映画、猟奇的なカノジョ(2003日本公開)あたりから急速に日本でも人気に火がついた韓流ブーム。公開直後には冬のソナタも放映され,今に至る流行の発火点ともいえます。近年紹介される韓国映画にはほとんどハズレが無く,安心して楽しめる作品が多いのも魅力です。そんな、韓国本国でも爆発的な人気となったのが,最新の映画【怪しいカノジョ】”原題;MISS GRANNY”

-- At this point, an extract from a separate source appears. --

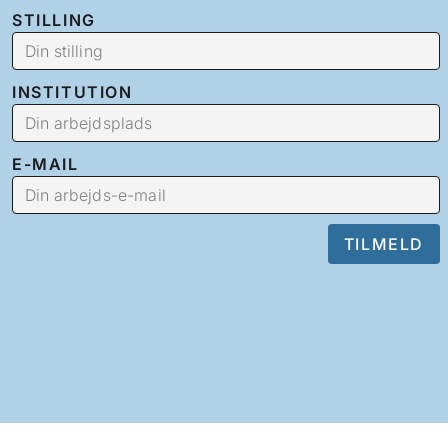
STILLING
INSTITUTION
E-MAIL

冒頭の数十分はイケメンも可愛い若い女優さんもほとんど出て来ません。これはハズしたのか?と思うと物語は予想外(予告編通りの)展開へ。高齢化問題、戦後からの困窮期を女手ひとつで生き抜いた母親の苦労のストーリーかと思わせたところに,ふと現れた「青春写真館」
主人公がファインダーのスクリーンに大写しになって収まるシーンはどこか猟奇的なカノジョのオープニングシーンを彷彿とさせますが・・・・
この映画の魅力は何と言っても主役を務める弱冠20歳の子役出身女優”沈恩敬 シム・ウンギョン”심은경 (Shim Eun Kyung)です。長身でも長い髪でもない平凡な体型の女優さんですが、この映画の根幹は彼女の演技如何に掛かっていて,その期待に見事に応えてくれたことが,この映画のすべてと云ってもいいでしょう。若い頃の荻野目洋子にも似て,ベビーフェイスながら歌が上手く,キュートなんだけれど、どこか垢抜けないセンスが見え隠れする・・・・キャスティングも見事に決まって,現実の世界ではあり得ないファンタジーの世界を違和感の無く表現することに成功しています。
当初吹き替えが予定されていた歌唱部分も,ボイストレーニングを積んだ本人の直訴で,ウンギョン自身がレコーディングする結果に。挿入歌の多さは音楽映画とも呼んでも差し支えないくらい。
脚本の完成度もまた非常に高く,最後まで展開の読めないスリリングな緊張感が続きます。で,クライマックスにはお約束通りホロリとさせてくれるので,韓流ドラマファンも納得の出来映え。エンディングには定石通りのオチも付け加えられ、さわやかな気持ちで映画館を出られるところなんかは、またしても韓国映画にしてやられたな・・・・と,少し妬ましい気持ちすら感じるほど,面白い,完成度の高い作品です。
イケメン目当ての韓流ファンには少し物足りなさを与えるかも知れませんが,同性から見ても彼女は魅力的に映るはず。韓国では国民の2割近くが見た計算,再び,観に行ってもきっと楽しめる作品であることは間違い有りません!